- **AVAILABLE RECORDS**:
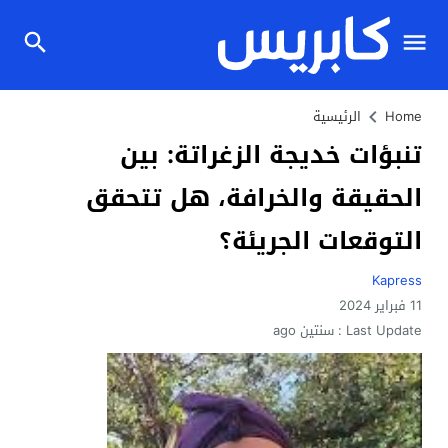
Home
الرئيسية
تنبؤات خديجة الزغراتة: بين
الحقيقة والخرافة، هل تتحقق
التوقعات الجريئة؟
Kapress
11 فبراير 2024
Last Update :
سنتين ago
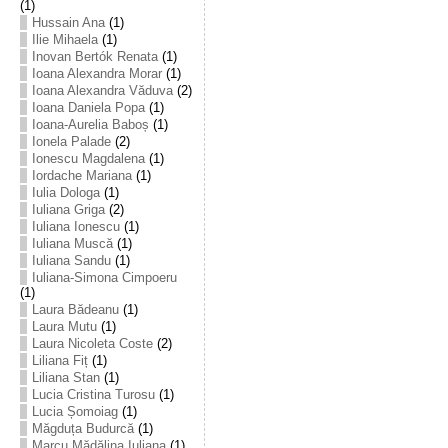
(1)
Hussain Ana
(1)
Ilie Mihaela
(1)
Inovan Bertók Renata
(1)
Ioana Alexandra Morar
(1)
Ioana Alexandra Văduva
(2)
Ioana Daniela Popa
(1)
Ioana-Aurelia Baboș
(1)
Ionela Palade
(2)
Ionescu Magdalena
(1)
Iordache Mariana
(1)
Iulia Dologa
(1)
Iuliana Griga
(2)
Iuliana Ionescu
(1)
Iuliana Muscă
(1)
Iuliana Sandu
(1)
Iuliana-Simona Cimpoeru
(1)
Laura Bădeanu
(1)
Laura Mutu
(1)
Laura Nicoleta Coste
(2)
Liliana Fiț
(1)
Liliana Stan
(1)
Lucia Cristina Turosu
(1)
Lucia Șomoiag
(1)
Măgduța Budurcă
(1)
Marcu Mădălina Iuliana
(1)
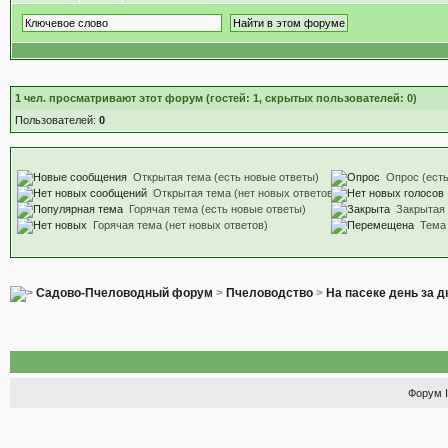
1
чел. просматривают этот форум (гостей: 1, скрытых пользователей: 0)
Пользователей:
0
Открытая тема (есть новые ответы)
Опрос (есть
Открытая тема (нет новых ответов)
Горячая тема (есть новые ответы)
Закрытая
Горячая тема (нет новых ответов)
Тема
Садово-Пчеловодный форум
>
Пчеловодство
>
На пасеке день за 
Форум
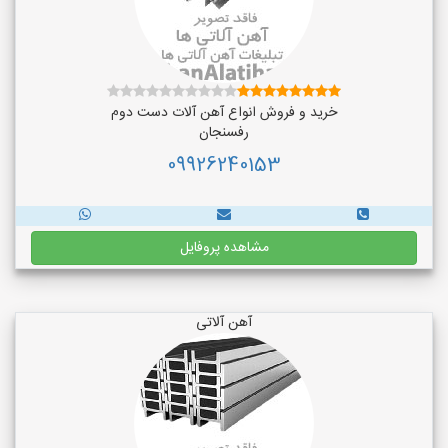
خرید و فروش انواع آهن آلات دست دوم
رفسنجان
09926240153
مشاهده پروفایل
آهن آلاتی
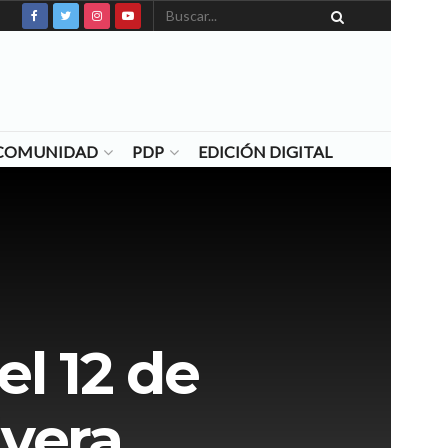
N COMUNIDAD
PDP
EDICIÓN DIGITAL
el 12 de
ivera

- **YOUR TASK**:
Across the entries above, state how many lines include the string "ответы", with no other text.

- **RESPONSE AREA**:
2